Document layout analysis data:
'''

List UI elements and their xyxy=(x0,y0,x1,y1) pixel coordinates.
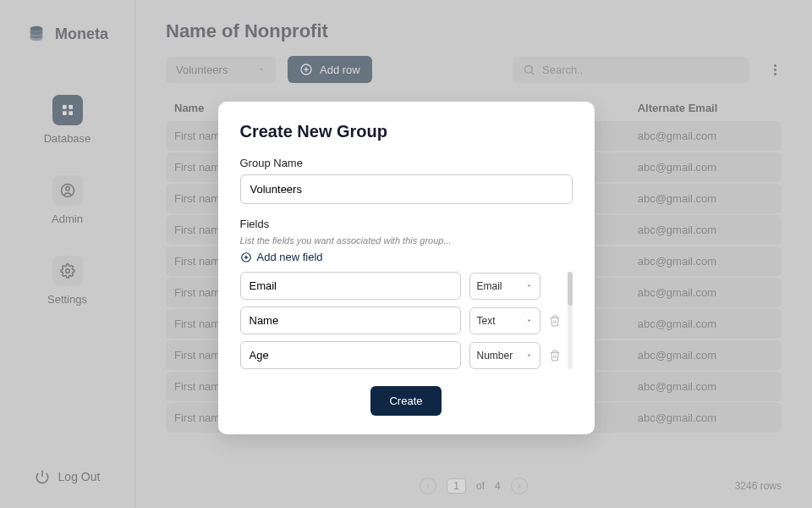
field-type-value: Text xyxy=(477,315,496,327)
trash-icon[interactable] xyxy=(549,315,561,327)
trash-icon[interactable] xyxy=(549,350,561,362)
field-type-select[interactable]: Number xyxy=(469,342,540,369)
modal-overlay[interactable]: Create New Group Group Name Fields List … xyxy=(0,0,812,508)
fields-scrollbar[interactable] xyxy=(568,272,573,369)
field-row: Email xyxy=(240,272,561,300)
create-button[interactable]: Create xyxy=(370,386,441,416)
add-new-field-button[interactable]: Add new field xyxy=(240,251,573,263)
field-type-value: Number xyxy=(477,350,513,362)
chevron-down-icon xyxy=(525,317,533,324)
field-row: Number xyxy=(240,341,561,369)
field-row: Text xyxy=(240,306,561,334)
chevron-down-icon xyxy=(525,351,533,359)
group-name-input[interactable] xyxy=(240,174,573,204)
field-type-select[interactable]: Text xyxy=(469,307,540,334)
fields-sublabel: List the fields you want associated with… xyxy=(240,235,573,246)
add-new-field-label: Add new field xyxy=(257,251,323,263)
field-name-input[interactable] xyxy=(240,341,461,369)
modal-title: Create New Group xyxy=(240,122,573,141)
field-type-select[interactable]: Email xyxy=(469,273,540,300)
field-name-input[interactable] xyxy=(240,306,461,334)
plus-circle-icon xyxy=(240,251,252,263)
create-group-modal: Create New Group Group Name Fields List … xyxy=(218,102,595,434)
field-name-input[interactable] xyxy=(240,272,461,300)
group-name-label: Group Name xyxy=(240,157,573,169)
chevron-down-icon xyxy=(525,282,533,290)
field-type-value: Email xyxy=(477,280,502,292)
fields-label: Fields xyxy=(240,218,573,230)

'''
'''

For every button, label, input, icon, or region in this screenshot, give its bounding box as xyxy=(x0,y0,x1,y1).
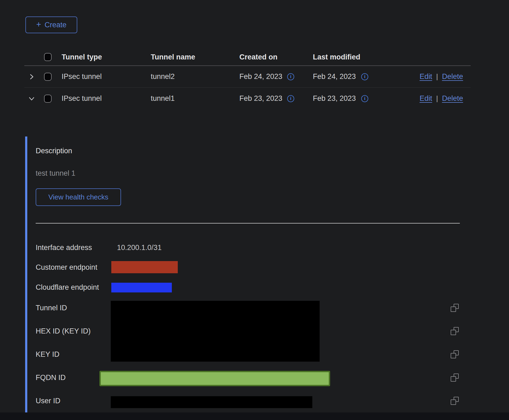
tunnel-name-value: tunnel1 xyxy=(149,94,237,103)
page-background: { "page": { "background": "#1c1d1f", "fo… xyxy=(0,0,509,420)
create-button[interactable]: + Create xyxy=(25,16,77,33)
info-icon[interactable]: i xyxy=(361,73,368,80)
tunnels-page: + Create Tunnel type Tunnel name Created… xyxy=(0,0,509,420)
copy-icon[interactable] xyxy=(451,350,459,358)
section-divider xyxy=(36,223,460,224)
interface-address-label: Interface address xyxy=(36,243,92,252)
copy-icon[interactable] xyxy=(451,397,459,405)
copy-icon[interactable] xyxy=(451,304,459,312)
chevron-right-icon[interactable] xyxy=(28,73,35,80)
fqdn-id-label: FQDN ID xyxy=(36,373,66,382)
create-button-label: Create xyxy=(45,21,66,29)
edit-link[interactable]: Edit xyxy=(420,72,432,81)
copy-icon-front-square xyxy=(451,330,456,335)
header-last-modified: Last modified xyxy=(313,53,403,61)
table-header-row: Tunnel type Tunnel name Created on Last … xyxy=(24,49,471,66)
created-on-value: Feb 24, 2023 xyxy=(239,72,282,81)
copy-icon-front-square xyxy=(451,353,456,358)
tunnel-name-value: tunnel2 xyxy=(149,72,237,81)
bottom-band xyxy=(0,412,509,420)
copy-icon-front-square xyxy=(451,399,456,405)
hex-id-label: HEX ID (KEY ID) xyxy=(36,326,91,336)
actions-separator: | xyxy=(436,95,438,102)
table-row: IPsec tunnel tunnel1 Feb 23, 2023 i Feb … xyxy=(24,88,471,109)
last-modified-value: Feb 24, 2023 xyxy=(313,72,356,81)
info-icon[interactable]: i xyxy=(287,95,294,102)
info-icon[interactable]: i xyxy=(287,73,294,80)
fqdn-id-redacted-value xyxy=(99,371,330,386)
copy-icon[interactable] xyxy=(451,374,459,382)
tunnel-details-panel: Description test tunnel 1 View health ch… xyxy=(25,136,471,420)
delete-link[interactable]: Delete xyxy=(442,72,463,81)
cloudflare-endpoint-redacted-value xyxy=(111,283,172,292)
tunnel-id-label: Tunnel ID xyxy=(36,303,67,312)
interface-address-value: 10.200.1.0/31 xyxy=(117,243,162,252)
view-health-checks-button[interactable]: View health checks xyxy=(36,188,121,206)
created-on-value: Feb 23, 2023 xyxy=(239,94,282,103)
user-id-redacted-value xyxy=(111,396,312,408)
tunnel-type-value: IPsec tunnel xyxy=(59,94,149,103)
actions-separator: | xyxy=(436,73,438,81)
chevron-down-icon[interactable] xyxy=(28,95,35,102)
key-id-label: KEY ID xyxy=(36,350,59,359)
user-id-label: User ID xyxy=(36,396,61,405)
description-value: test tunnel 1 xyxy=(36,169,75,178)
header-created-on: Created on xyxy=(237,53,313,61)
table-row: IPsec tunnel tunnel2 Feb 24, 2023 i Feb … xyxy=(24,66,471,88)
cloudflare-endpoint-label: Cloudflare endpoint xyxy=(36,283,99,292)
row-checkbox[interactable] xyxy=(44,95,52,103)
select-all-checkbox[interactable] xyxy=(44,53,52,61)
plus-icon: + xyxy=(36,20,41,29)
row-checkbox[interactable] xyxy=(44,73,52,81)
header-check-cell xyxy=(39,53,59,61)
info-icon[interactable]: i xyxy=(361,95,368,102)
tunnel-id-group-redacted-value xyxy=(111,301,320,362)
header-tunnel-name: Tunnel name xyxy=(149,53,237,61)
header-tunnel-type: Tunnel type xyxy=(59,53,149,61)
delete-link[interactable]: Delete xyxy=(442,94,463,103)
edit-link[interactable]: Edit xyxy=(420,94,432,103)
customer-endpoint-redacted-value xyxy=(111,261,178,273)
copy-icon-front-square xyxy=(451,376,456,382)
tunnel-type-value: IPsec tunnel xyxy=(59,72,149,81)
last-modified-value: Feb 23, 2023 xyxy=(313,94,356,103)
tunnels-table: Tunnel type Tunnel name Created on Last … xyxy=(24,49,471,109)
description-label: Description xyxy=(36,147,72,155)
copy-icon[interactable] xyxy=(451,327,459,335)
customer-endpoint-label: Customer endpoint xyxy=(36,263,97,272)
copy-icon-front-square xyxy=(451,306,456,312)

'''

▸ **Your objective**:
Which of the lines above mention the word "modified"? Pull those lines out.

▸ **Result**:
header-last-modified: Last modified xyxy=(313,53,403,61)
last-modified-value: Feb 24, 2023 xyxy=(313,72,356,81)
last-modified-value: Feb 23, 2023 xyxy=(313,94,356,103)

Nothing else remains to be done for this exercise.